This relatively small team of full-time staff often worked on projects alongside local archaeology groups and societies, bolstered by students from the Institute undergoing training and then progressing to work on and supervise projects. Those who worked on early projects include Martin Bell, Anthony King, Tim Tatton-Brown, Martin Millett, Terry O’Connor, Mike Pitts and Mark Redknap, among many others. The future Unit Director David Rudling first appears as an IoA student and then initially as Assistant Field Officer and subsequently as Field Officer in 1979. David reflects on his time working for the unit below.
Projects and research legacy
Progress reports on the first 10 years of SAFU were published annually in the Bulletin of the Institute of Archaeology (available online1). These provide an invaluable insight into not only the projects worked on during those early years, but how and why particular sites were chosen ‘from the mass of sites destined for destruction’ (Drewett 1975a, 14).
In these early years, sites were excavated for a range of reasons and circumstances (ploughing, quarrying, road and infrastructure development). Early sites include important Neolithic and Bronze Age barrows at Minstead, West Heath and Alfriston, and later period sites at Bishopstone, Newhaven, Crawley, Pagham, Angmering (see Figure 2), Lewes and Winchelsea (Drewett 1975a, 13–14).

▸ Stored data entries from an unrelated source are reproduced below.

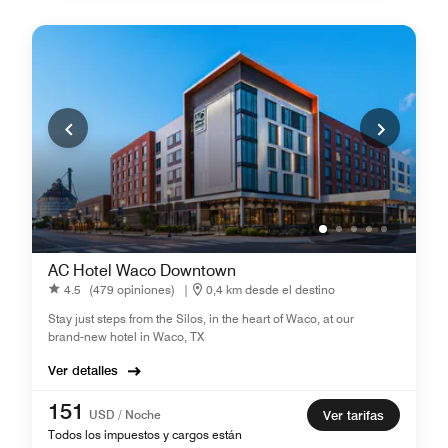
AC Hotel Waco Downtown
4.5
(479 opiniones)
|
0,4 km desde el destino
Stay just steps from the Silos, in the heart of Waco, at our
brand-new hotel in Waco, TX
Ver detalles
151
USD / Noche
Ver tarifas
Todos los impuestos y cargos están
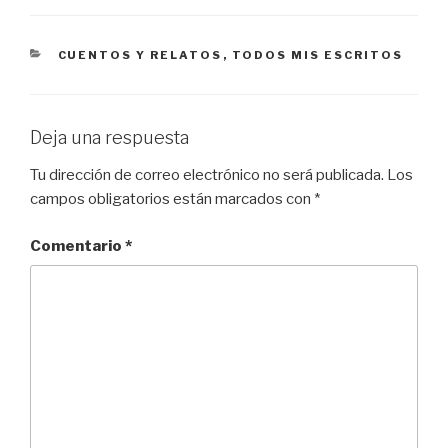
CATEGORÍAS
CUENTOS Y RELATOS
,
TODOS MIS ESCRITOS
Deja una respuesta
Tu dirección de correo electrónico no será publicada.
Los
campos obligatorios están marcados con
*
Comentario
*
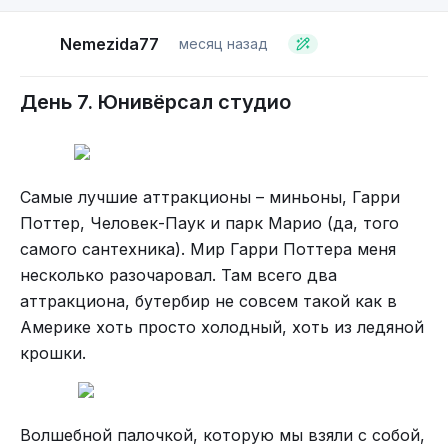
контентом?
Nemezida77
месяц назад
Также можно писать комментарии в виде
абсурдов и шуток.
День 7. Юнивёрсал студио
Куре филиное - классика среди спунеризмов.
Самые лучшие аттракционы – миньоны, Гарри
При этом ещё и ссылка нерабочая.
Поттер, Человек-Паук и парк Марио (да, того
самого сантехника). Мир Гарри Поттера меня
Если ты переделал старый баян, старым баяном он от
этого быть не перестал.
несколько разочаровал. Там всего два
Он не тормоз.
Написано: перевёрнутый текст читать неудобно, помни об
аттракциона, бутербир не совсем такой как в
этом.
Пишите в комментариях, как вам такой формат?
Америке хоть просто холодный, хоть из ледяной
Анекдот ещё и чернушный. Поймут не только лишь все.
Также можно писать комментарии в виде
крошки.
ироничных правил.
Продолжаем спамить уже пошлыми анекдотами:
Волшебной палочкой, которую мы взяли с собой,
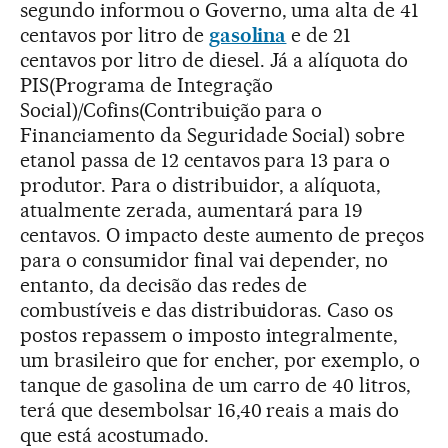
segundo informou o Governo, uma alta de 41
centavos por litro de
gasolina
e de 21
centavos por litro de diesel. Já a alíquota do
PIS(Programa de Integração
Social)/Cofins(Contribuição para o
Financiamento da Seguridade Social) sobre
etanol passa de 12 centavos para 13 para o
produtor. Para o distribuidor, a alíquota,
atualmente zerada, aumentará para 19
centavos. O impacto deste aumento de preços
para o consumidor final vai depender, no
entanto, da decisão das redes de
combustíveis e das distribuidoras. Caso os
postos repassem o imposto integralmente,
um brasileiro que for encher, por exemplo, o
tanque de gasolina de um carro de 40 litros,
terá que desembolsar 16,40 reais a mais do
que está acostumado.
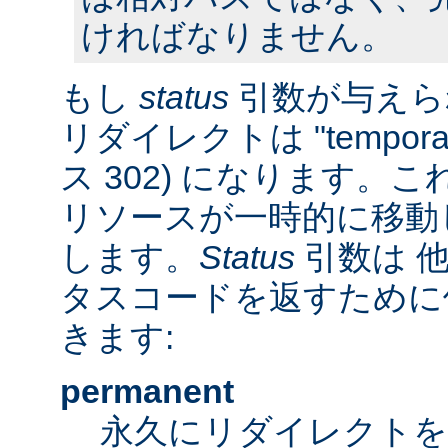
ければなりません。
もし
status
引数が与えら
リダイレクトは "tempora
ス 302) になります。
リソースが一時的に移動
します。
Status
引数は 他
タスコードを返すために
きます:
permanent
永久にリダイレクト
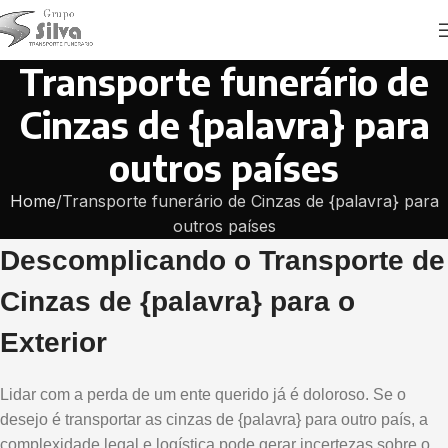
Transporte funerário de
Cinzas de {palavra} para
outros países
Home
Transporte funerário de Cinzas de {palavra} para
outros países
Descomplicando o Transporte de
Cinzas de {palavra} para o
Exterior
Lidar com a perda de um ente querido já é doloroso. Se o
desejo é transportar as cinzas de {palavra} para outro país, a
complexidade legal e logística pode gerar incertezas sobre o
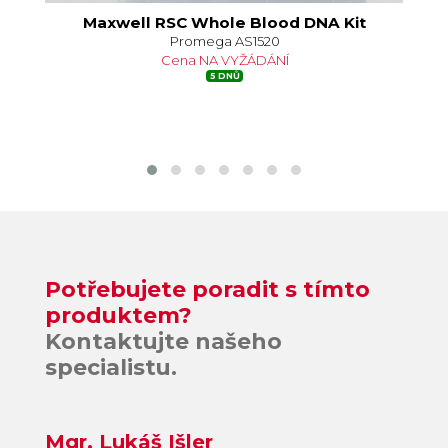
Maxwell RSC Whole Blood DNA Kit
Promega AS1520
Cena NA VYŽÁDÁNÍ
5 DNŮ
Potřebujete poradit s tímto
produktem?
Kontaktujte našeho
specialistu.
Mgr. Lukáš Išler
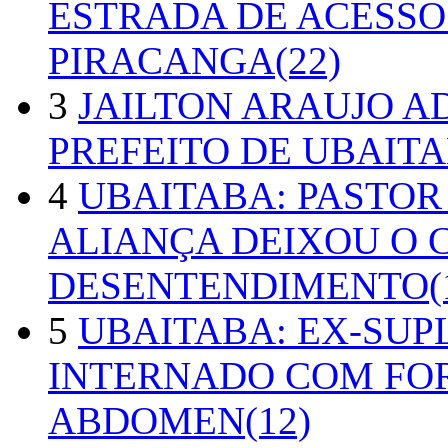
ESTRADA DE ACESSO
PIRACANGA(22)
3
JAILTON ARAUJO A
PREFEITO DE UBAITA
4
UBAITABA: PASTOR
ALIANÇA DEIXOU O 
DESENTENDIMENTO(1
5
UBAITABA: EX-SUP
INTERNADO COM FO
ABDOMEN(12)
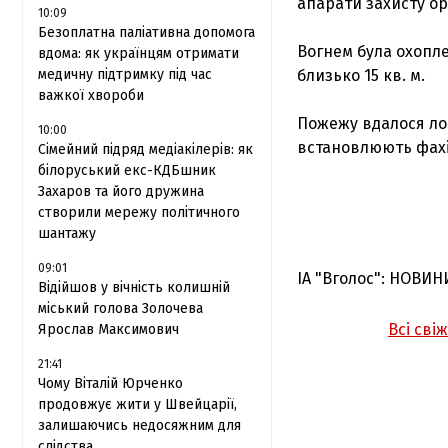
апарати захисту ор
10:09
Безоплатна паліативна допомога
Вогнем була охопле
вдома: як українцям отримати
медичну підтримку під час
близько 15 кв. м.
важкої хвороби
Пожежу вдалося ло
10:00
встановлюють фахі
Сімейний підряд медіакілерів: як
білоруський екс-КДБшник
Захаров та його дружина
створили мережу політичного
шантажу
09:01
ІА "Вголос": НОВИН
Відійшов у вічність колишній
міський голова Золочева
Всі сві
Ярослав Максимович
21:41
Чому Віталій Юрченко
продовжує жити у Швейцарії,
залишаючись недосяжним для
слідства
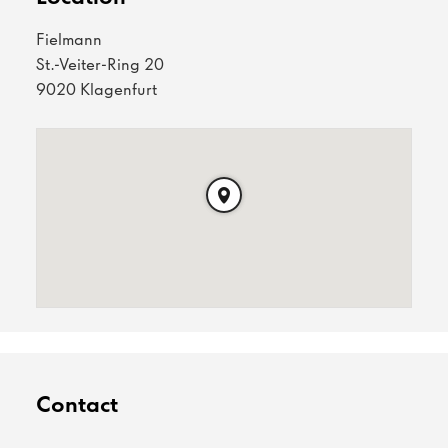
Fielmann
St.-Veiter-Ring 20
9020 Klagenfurt
Contact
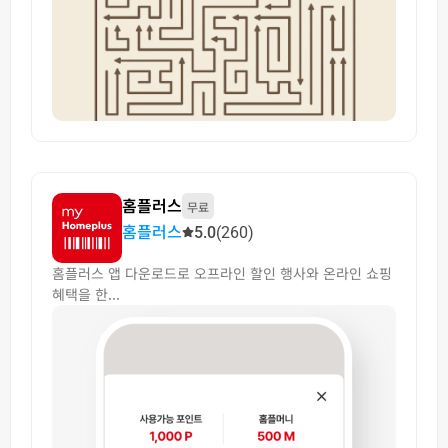
홈플러스
무료
홈플러스
5.0
(260)
홈플러스 앱 다운로드로 오프라인 할인 행사와 온라인 쇼핑
혜택을 한...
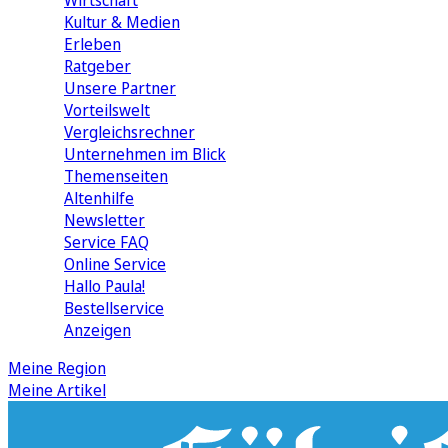
Wirtschaft
Kultur & Medien
Erleben
Ratgeber
Unsere Partner
Vorteilswelt
Vergleichsrechner
Unternehmen im Blick
Themenseiten
Altenhilfe
Newsletter
Service FAQ
Online Service
Hallo Paula!
Bestellservice
Anzeigen
Meine Region
Meine Artikel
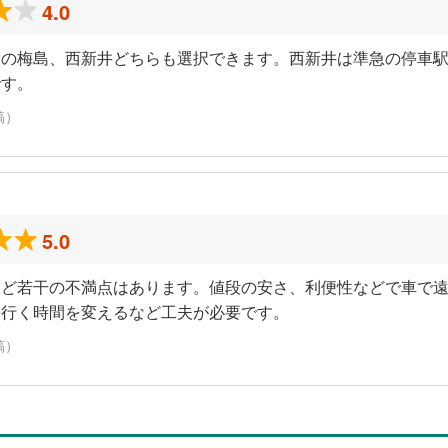
4.0
ンの梅島、西新井どちらも選択できます。西新井は準急の停車
です。
稿）
5.0
など若干の不満点はあります。値段の安さ、利便性などで車で
は行く時間を変えるなど工夫が必要です。
稿）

Anthony King shares his memories of working at Winchelsea below. Two field surveys were also completed in that first year, including important preparatory work ahead of the major road development of the A27 north of Brighton. Over a decade later, the archaeology of the A27 Brighton Bypass went on to become a major project for the unit with excavations carried out between 1989 and 1991 at six sites along the 15-km stretch, investigating settlement and land use of the chalk downland from the Mesolithic to the twentieth century (Rudling 2002).
As time passed it was clear there was insufficient staff capacity and financial support to investigate all of the sites being destroyed, and in 1975 four research projects were established to frame the work of SAFU: (1) Neolithic and Bronze Age settlements and their territories; (2) pre-Roman Iron Age settlement in relation to environment and economy; (3) a multi-period settlement project on Bullock Down, Eastbourne; and (4) the origins of towns project (Drewett 1976, 58). Any threatened sites that did not fit into one of these pre-defined projects was given extra scrutiny at the planning stage and excavated if a special case for their importance could be made. Over the next five years, the work of SAFU continued on rescue sites that contributed to these research projects, with extensions, for example, to include the topic of pottery kiln sites to the town origins project, given how important pottery was to the dating of sequences (Drewett et al. 1978, 49).
The Neolithic and Bronze Age Settlements and their Territories research project, led by Drewett, made a seminal contribution to the study of prehistoric Sussex. Excavation and intensive fieldwork was carried out on a number of Neolithic monument types, for example, Offham Hill (Drewett 1977) and Barkhale (Leach 1979) causewayed enclosures, the single-ditched enclosure at Bury Hill (Bedwin 1980a; Drewett 1994), Alfriston and North Marden oval barrows (Drewett 1975b; 1986), ‘settlement areas’ (artefact and flint scatters) at Bullock Down and Selmeston, and flint mines at Harrow Hill, with the advancement of knowledge for this period encapsulated in two overview papers produced some 20 years apart (Drewett 1978; 2003). These projects, and Drewett’s related doctoral research, characterised the Neolithic in Sussex and proposed influential models for territorial and social organisation (Drewett 1978; 1985), the legacy of which continues to be seen in recent research (for example, Patton 2021).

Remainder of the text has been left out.